On 2004-01-15 09:48:00, Anonymous wrote:
"I have not found that to be true. I do not drink nor do I smoke pot however that didn't stop my child from doing it. So when you take your child aside at age 12 for a little sip of alcohol to teach them the lesson to not do it also says you should take them aside to smoke the forbidden or do the other forbidden things they might do. I do not believe that will teach them either. Some children are just more of a challenge than others. 2 kids raised the same in one home will not turn out the same all the time. 1 can be totally out of control and the other can be the opposite. "

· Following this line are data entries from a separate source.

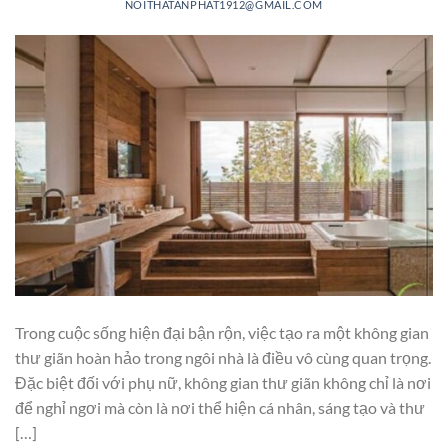
NOITHATANPHAT1912@GMAIL.COM
Trong cuộc sống hiện đại bận rộn, việc tạo ra một không gian
thư giãn hoàn hảo trong ngôi nhà là điều vô cùng quan trọng.
Đặc biệt đối với phụ nữ, không gian thư giãn không chỉ là nơi
để nghỉ ngơi mà còn là nơi thể hiện cá nhân, sáng tạo và thư
[…]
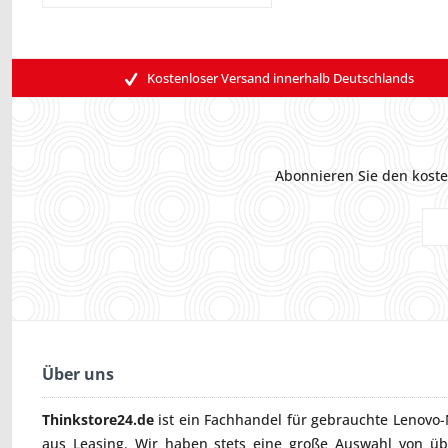
Kostenloser Versand innerhalb Deutschlands
Abonnieren Sie den koste
Über uns
Thinkstore24.de
ist ein Fachhandel für gebrauchte
Lenovo-
aus Leasing. Wir haben stets eine große Auswahl von ü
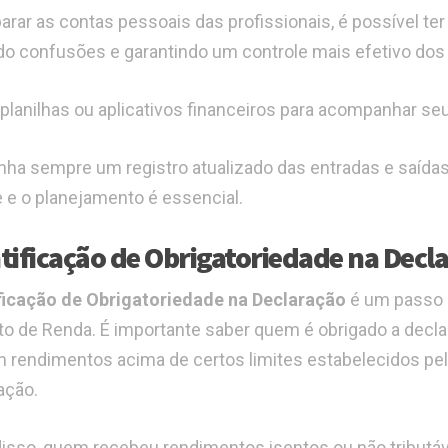
arar as contas pessoais das profissionais, é possível te
do confusões e garantindo um controle mais efetivo dos
e planilhas ou aplicativos financeiros para acompanhar s
ha sempre um registro atualizado das entradas e saídas, 
e e o planejamento é essencial.
tificação de Obrigatoriedade na Decl
ficação de Obrigatoriedade na Declaração
é um passo c
o de Renda. É importante saber quem é obrigado a declar
m rendimentos acima de certos limites estabelecidos pel
ação.
isso, quem recebeu rendimentos isentos ou não tributá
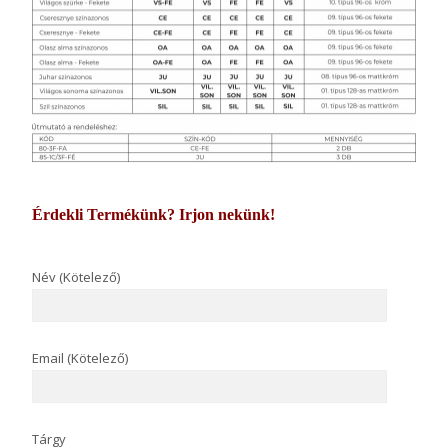
Érdekli Termékünk? Irjon nekünk!
Név (Kötelező)
Email (Kötelező)
Tárgy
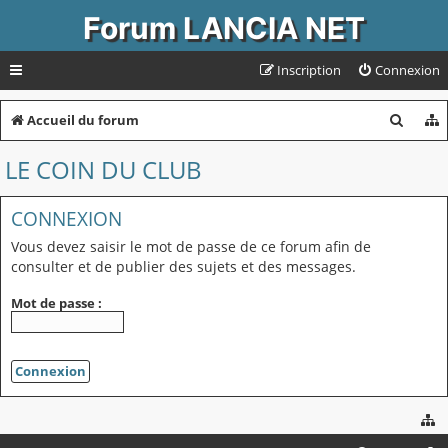
Forum LANCIA NET
Inscription
Connexion
R
Accueil du forum
e
LE COIN DU CLUB
c
h
CONNEXION
e
Vous devez saisir le mot de passe de ce forum afin de
r
consulter et de publier des sujets et des messages.
c
Mot de passe :
h
e
r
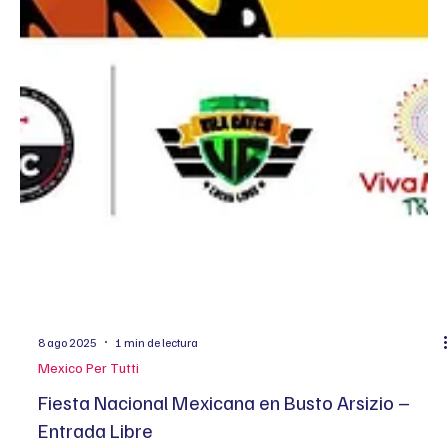
8 ago 2025
1 min de lectura
Mexico Per Tutti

I understand you didn't mean it this way, you just hit one of my pet peeves so I'm going to go off on a tangent---please don't think I'm complaining about you, because I'm not, okay? :smile:
The phrase is "out of control."
I really, really hate it when I hear a teen who may well be a screwup pain in the butt described as "out of control."
Because the issue, of course, is out of *whose* control?
The parents'? Society's? The Church's?
Teenagers whole job as human beings is to start separating from authority and being under their *own* control instead of the control of their parents or society or their church.
Very naturally, along the way in this process, most of them go overboard at least occasionally.
I'm more concerned with the ones that never rebel, because those are "Good Chermans" in the making---people who will happily walk the latest "subhuman" scapegoats to the gas chambers because some authority figure *told* them to.
Teens' developmental *job* is oppositional behavior. It's not a *disorder*---it's a positive and necessary developmental stage.
Teens learn through trial and error, and thought, and example, which things they need to oppose their parents and society about, and which things their parents and society are more or less right about.
How you keep kids from doing really stupid things is you give them very good reasons for not doing the stupid things that make sense in terms of their personal self-interest as they see it.
And if a law if really stupid, and *you* just follow it because the consequences of getting caught aren't worth it---tell the kid the truth.
Teens respect being told the unvarnished practical truth more than anything else. However, it's sometimes very necessary to distinguish between "truth" inferred from religious faith and secular truth coming from empirical evidence.
Anyway, when I hear someone describing a teen as "totally out of control" my first question is always, "Is this person upset because the teen is out of the teen's *own* internal control, or because the teen is no longer as responsive to control by external authority?"
A teen out of his own internal control has a serious problem.
A teen becoming less and less amenable to *external* controls is growing up normally. If he or she is going hog wild *under* his or her own control--is making the *decisions* to go hog wild---then inconsistent parenting, overcontrolling parenting, parenting without consistent, rational and reasonable limits and consequences is the cause.
Moving the child to a normal family home environment with consistent, reasonable, rational guardians is the solution.
My concern with these places is that they accept teens who are entirely under their own internal control but are in rebellion against external controls. The latter is an inevitable symptom of growing up, and a budding grownup reacting normally to a bad home environment. The "solution" is an institution hired by the parents to stop the growing up and separating-from-external-control process in its tracks---which is very like binding a little girl's feet to keep them from growing, or pulling a child out of school to keep him from getting an education and growing too independent.
The counter argument would be that we adults are under society's control and government's control---but it's not really *true*. A healthy, mature adult human is under his/her own internal control and obey's society or government *only* when his or her better judgement says the rule is a good idea anyway. A healthy, mature adult human's response to a rule that is *not* a good idea is to independently evaluate that rule and *either* obey out of a personal belief in the importance of rule of law *or* to disobey and either attempt not to get caught, or to stand and face the consequences boldly to make a point or legally challenge the rule.
A healthy adult human is *only* under his/her own internal control.
A teen who is *only* under his/her own internal control but *is* under his/her own internal control is just a normal, healthy teen turning into an adult.
Some parents need and deserve to be opposed or defied by their teens and everyone else.
Ginger's parents are an excellent case in point.
That's my quarrel with ODD as a diagnosis. Diagnostic criteria *never* involve an evaluation of the parents to determine if opposing or defying those particular parents is a reasonable, rational act. That question should *always* be asked, and very carefully evaluated, before a diagnosis of ODD or related disorder is made.